◆ **Exercise description**
Please take the records that follow and repeat exactly the lines starting with the line with "합 미술양식을 잘 보여준다. 사진 출처 위키피디아" and going on through the line with "속히 완수하는 것을 막을".

◆ **Records supplied**
╔══
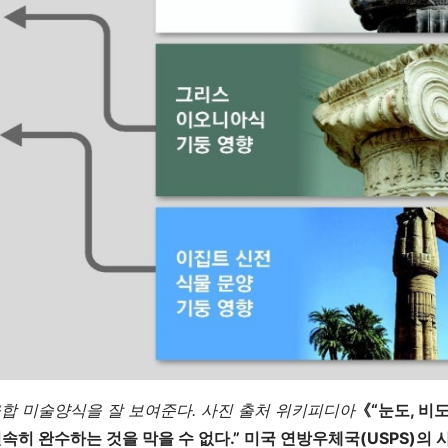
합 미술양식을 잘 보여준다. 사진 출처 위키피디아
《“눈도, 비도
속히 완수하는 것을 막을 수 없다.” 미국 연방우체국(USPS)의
╚══
╔══
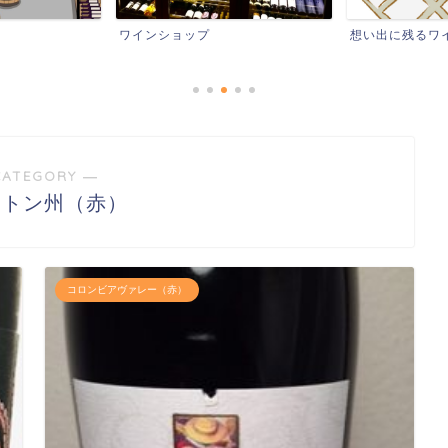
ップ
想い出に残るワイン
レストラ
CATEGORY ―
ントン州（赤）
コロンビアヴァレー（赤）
╚══
◆ **Answer space**
합 미술양식을 잘 보여준다. 사진 출처 위키피디아
《“눈도, 비도
속히 완수하는 것을 막을 수 없다.” 미국 연방우체국(USPS)의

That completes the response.